A year after U.S. voters attached record-high importance to abortion as an election issue, a new Gallup poll finds it retaining its potency, particularly for the pro-choice side of the debate.

Currently, 28% of registered voters say they will only vote for candidates for major offices who share their position on abortion, one percentage point higher than the previous high of 27% recorded in 2022 and 2019.

A record-low 14% now say abortion is not a major issue in their vote. While similar to last year’s 16%, it is down nine points from the prior low of 23% recorded in 2007.

Results from referenda where voters are faced with a single issue are one thing, but what about the strength of the issue when it is only one element of a candidate’s agenda? Gallup polled that question, too.

Currently, 33% of registered voters who identify as pro-choice versus 23% of pro-life voters say they will only vote for a candidate who agrees with them on abortion. This advantage for the pro-choice side is new since last year.

What accounts for the continued salience of this issue?

For one thing, it’s easy to understand. Republicans and Democrats can argue about the causes and/or levels of inflation, they can debate the effects of “woke-ness,” or the size of the national debt. But debate over who should decide whether a given woman gives birth is straightforward–and it potentially affects every family.

The position of a candidate for public office on the issue is also a recognizable marker for that candidate’s positions on the use or misuse of government power generally.

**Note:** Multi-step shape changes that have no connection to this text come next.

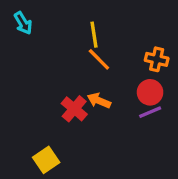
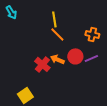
red circle: (150, 92) -> (75, 56), moved
purple line: (150, 112) -> (91, 58), moved

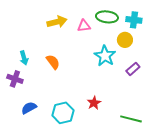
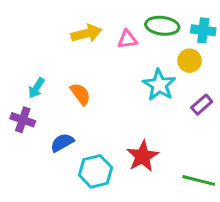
cyan arrow: (24, 58) -> (36, 88), turned 48
red star: (94, 103) -> (143, 156), size x1.5
blue semicircle: (29, 108) -> (62, 143), moved

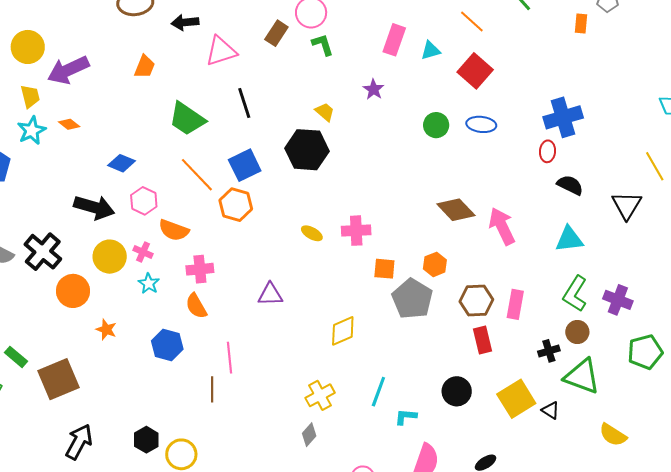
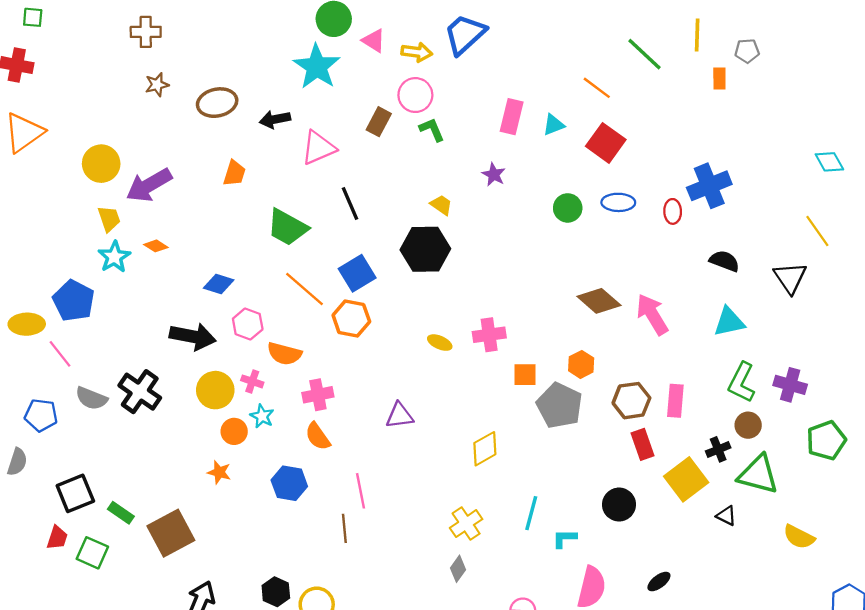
red ellipse: (548, 151) -> (673, 211), moved
orange circle: (73, 291) -> (234, 431), moved, size x0.7
yellow square: (516, 399) -> (686, 479), moved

Back when I was a Republican, the GOP argued for the importance of limiting government interventions to those areas of our common lives that clearly required government action. That position was consistent with the libertarian premise that underlies America’s Bill of Rights: the principle that individuals should be free to make their own life choices, unless and until those choices harm others, and so long as they are willing to accord an equal right to others.

Today’s GOP has utterly abandoned that commitment to individual liberty–it has morphed into a party intent upon using the power of government to impose its views on everyone else. (Actually, if the current ideological battle weren’t so serious, the hypocrisies and inconsistencies would be funny. As a current Facebook meme puts it, today’s Republicans believe a ten-year-old is old enough to give birth, but not old enough to choose a library book.)

As Morton and I wrote in our recent book, the assault on reproductive choice–the belief that government has the right to force women to give birth–is only one element of an overall illiberal, statist and dangerous philosophy. The fundamental right of persons to determine for themselves the course of their own lives and the well-being of their families is the central issue of our time–and it isn’t an issue that affects only women. (According to several reports, even the audience at Republicans’ recent debate failed to show enthusiasm when candidates all supported a federal ban on abortions.)

In the wake of Dobbs, Erwin Chemerinsky wrote:

The central question in the abortion debate is who should decide. Roe v. Wade held that it is for each woman to decide for herself whether to terminate a pregnancy. Dobbs v. Jackson Women’s Health Organization says it is for the legislatures and the political process. The only thing that is certain is that the implications—for women’s lives and for our society—will be enormous and for a long time to come.

We’ve noticed.

Voters may be unaware of the more technical–and worrisome–medical and legal implications of the Dobbs decision, but they clearly understand the difference between candidates who are willing to use the authority of government to impose their own beliefs on those who differ and those who are not. That clarity is the reason the abortion issue has been so powerful a motivator.

Analyses conducted after the midterms and subsequent special elections determined that abortion had been a major driver of turnout in what had historically been low-turnout contests. Whether those increases in turnout will hold in a Presidential election is the question.

The answer will constrain or enhance government power over individuals in areas well beyond reproductive choice.